Exercise description: Read through the data, and wherever a line holds the word "pour", write that line out.

[[ Input material open ]]

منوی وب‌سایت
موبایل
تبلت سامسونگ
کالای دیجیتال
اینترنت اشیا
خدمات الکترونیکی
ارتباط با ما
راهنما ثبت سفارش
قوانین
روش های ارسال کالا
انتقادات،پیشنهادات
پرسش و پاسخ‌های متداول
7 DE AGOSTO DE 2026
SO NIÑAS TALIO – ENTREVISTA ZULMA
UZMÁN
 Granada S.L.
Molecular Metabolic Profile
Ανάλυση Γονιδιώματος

[[ Input material closed ]]
[[ Input material open ]]

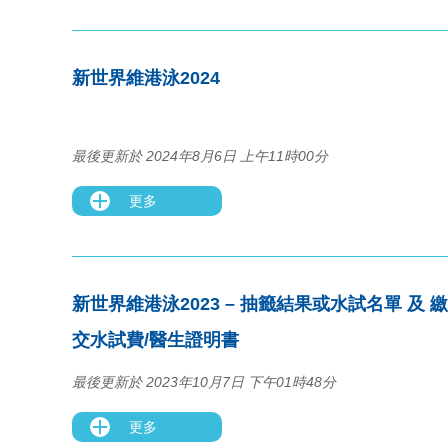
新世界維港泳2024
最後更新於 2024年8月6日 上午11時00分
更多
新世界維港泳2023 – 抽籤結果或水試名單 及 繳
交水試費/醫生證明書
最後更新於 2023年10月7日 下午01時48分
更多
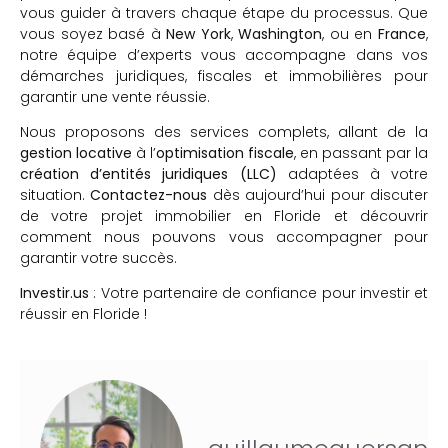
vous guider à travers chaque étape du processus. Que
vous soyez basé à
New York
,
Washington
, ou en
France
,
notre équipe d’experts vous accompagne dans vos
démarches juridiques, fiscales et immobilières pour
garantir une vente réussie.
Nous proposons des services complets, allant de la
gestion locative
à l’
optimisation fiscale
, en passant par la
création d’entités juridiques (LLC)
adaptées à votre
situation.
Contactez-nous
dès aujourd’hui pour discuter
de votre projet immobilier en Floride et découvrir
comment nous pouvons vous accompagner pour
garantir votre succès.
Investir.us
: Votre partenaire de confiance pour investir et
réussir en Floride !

[[ Input material closed ]]
[[ Input material open ]]

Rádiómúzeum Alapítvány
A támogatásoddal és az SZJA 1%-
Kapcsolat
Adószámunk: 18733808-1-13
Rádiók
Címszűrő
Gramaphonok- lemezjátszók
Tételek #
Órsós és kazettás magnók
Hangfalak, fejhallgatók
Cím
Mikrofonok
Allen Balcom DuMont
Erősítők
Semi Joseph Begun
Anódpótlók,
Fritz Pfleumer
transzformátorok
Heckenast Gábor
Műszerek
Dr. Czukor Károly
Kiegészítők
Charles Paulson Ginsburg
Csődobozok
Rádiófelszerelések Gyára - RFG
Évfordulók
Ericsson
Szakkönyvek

[[ Input material closed ]]

Answer for the task:
démarches juridiques, fiscales et immobilières pour
dès aujourd’hui pour discuter
comment nous pouvons vous accompagner pour
: Votre partenaire de confiance pour investir et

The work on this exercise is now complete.